[[ GIVEN RECORDS, beginning ]]

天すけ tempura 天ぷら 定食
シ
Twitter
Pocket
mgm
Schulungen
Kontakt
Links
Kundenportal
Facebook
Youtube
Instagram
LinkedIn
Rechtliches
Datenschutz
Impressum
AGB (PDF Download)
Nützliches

[[ GIVEN RECORDS, end ]]

> **TASK TO CARRY OUT**:
Reproduce the listing above in its entirety, unchanged.

> **WRITTEN SOLUTION**:
天すけ tempura 天ぷら 定食
シ
Twitter
Pocket
mgm
Schulungen
Kontakt
Links
Kundenportal
Facebook
Youtube
Instagram
LinkedIn
Rechtliches
Datenschutz
Impressum
AGB (PDF Download)
Nützliches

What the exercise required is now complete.